Vick also follows the food safety standards adopted by European supermarket chains.

“They’re a little more stringent in terms of food safety, and since we’ve always been food safety-oriented on this farm, it was a good fit,” he said.

American farmers are also investing in new equipment to help ensure uniform size and shape in the potatoes, which is important in Europe, said David Picha, a professor at the Louisiana State University Agricultural Center.

Americans have an advantage over rival farmers in countries like Israel, Egypt and South Africa, Picha said.

“We can provide a consistently high quality of sweet potatoes on a year-round basis, and that’s something very few countries can do,” he said. “The main buyers in Europe are the supermarkets, and that year-round consistency is what they’re looking for.”

But the biggest boost might have come from farmers’ recent promotions, which helped inform European consumers about the sweet potato, Picha said.

“Ten years ago, this was an undiscovered vegetable in Europe,” he said. “We’ve done a very good job of promoting it and building awareness of the flavor and nutritional value since then.”

The North Carolina Sweet Potato Commission, for example, has been holding promotions with European supermarkets in the past few years, with the most recent one in Sweden last May.

North Carolina, which grows about 47 percent of U.S. sweet potatoes, is one of the major American producers along with Louisiana, Mississippi and California.

“They’re still grown here and still popular here, but now we’re seeing them become popular with people all over,” said Sue Johnson-Langdon, the executive director of the North Carolina commission.

In the U.S., “value-added” products like sweet potato fries are helping put sweet potatoes on more plates, but not at a rate comparable to countries like Britain.
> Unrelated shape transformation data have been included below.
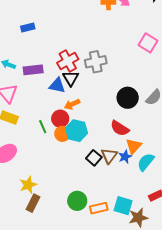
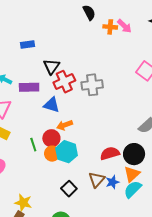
black triangle: (71, 78) -> (51, 66), moved
black circle: (128, 98) -> (134, 154), moved
red semicircle: (120, 128) -> (110, 153), turned 126
orange triangle: (134, 146) -> (132, 174), moved
black square: (94, 158) -> (69, 189), moved
yellow star: (28, 185) -> (23, 203), moved, turned 30

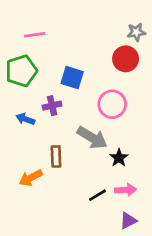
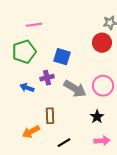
pink circle: (112, 104) -> (103, 86), moved
gray arrow: (92, 138) -> (75, 89), moved
black line: (97, 195) -> (64, 143), moved

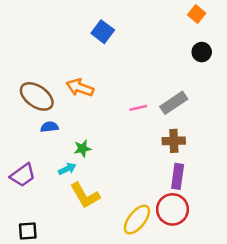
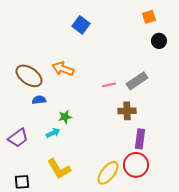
orange square: (197, 14) -> (149, 17), moved, turned 32
brown cross: (174, 141) -> (127, 111), moved
yellow L-shape: (85, 195) -> (59, 169), moved

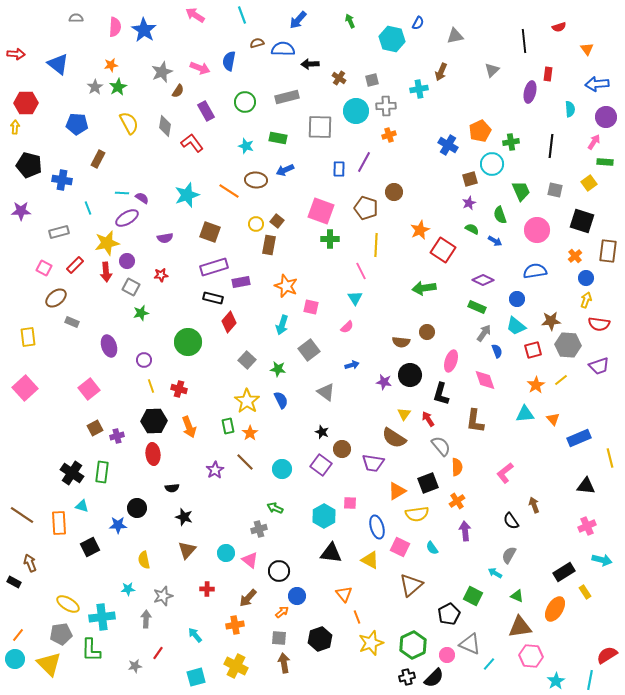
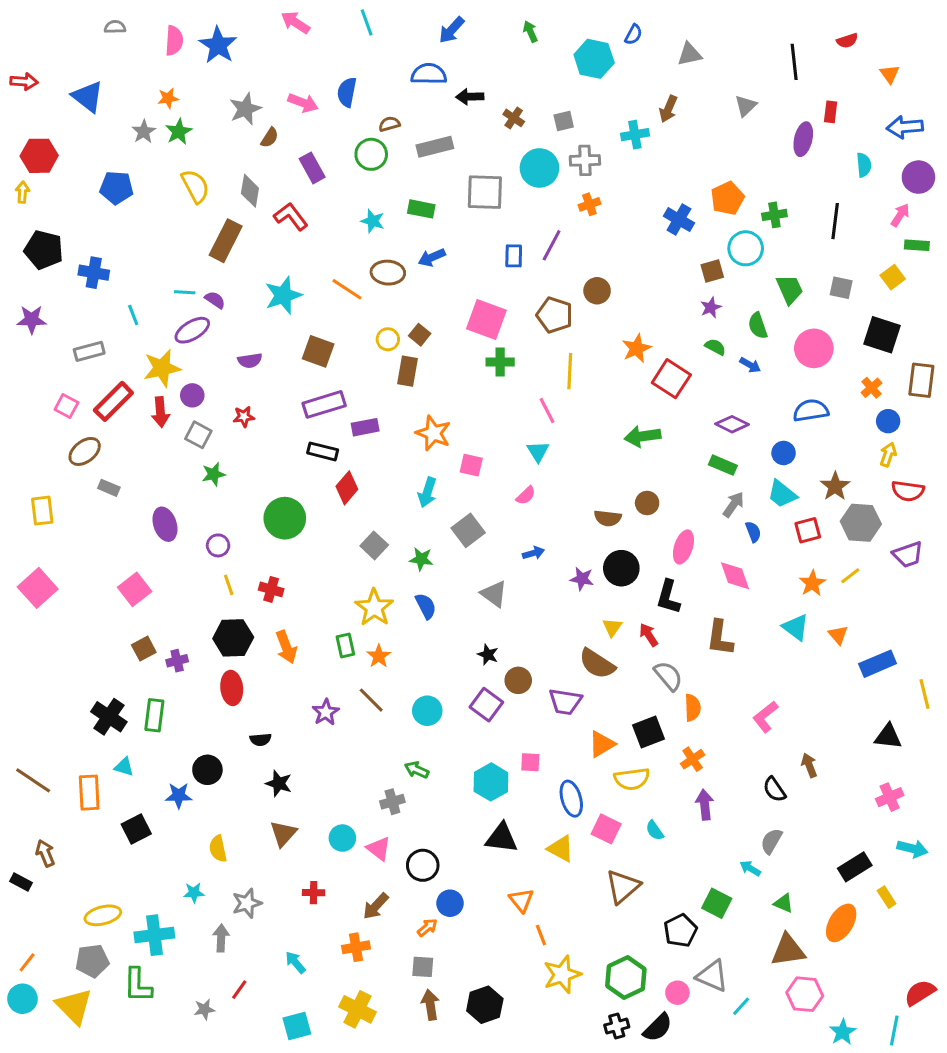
brown semicircle: (257, 43) -> (389, 124), moved
brown rectangle: (98, 159) -> (226, 241), moved, size x1.5
red rectangle: (75, 265) -> (113, 401), size x1.5
brown star: (551, 321) -> (835, 486), turned -30
cyan triangle: (525, 414) -> (796, 627), turned 42
yellow ellipse: (68, 604) -> (103, 915), turned -45
black hexagon: (320, 639) -> (485, 1005), moved

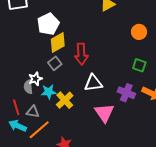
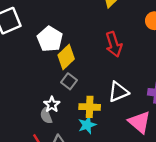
red arrow: (81, 54) -> (114, 44), moved
cyan star: (49, 92) -> (87, 125), moved
yellow cross: (65, 100) -> (90, 107), moved, turned -30

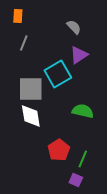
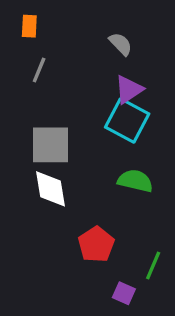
cyan square: (58, 74) -> (127, 121), moved, turned -32
green line: (83, 159) -> (153, 266), moved

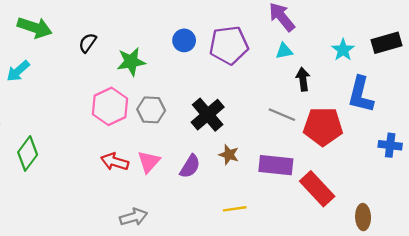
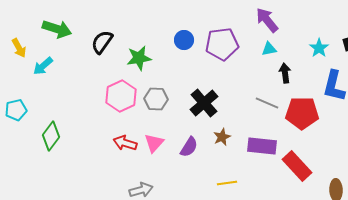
black semicircle: (88, 43) -> (102, 42), size x1.4
brown star: (229, 155) -> (222, 137), turned 30

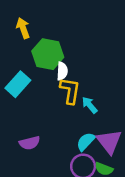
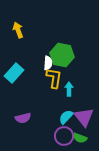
green hexagon: (48, 54) -> (62, 55), moved
cyan arrow: (90, 105) -> (69, 89), turned 40

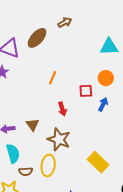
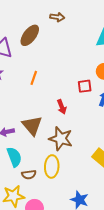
brown arrow: (65, 22) -> (57, 17), turned 40
orange line: (53, 78) -> (34, 78), moved
brown triangle: (33, 125) -> (32, 126), size x1.5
Per capita American consumption slumped between the mid-1980s and 2003, when it began inching upward. It’s now just over 5 pounds a year.

All the marketing, new standards and new equipment help, but for farmers like Vick, the vegetable speaks for itself.

“Sweet potatoes have always been a popular vegetable in the South, but people in the North have always eaten them a lot, too,” he said. “I guess it just took a little while for the news to make it across the ocean.”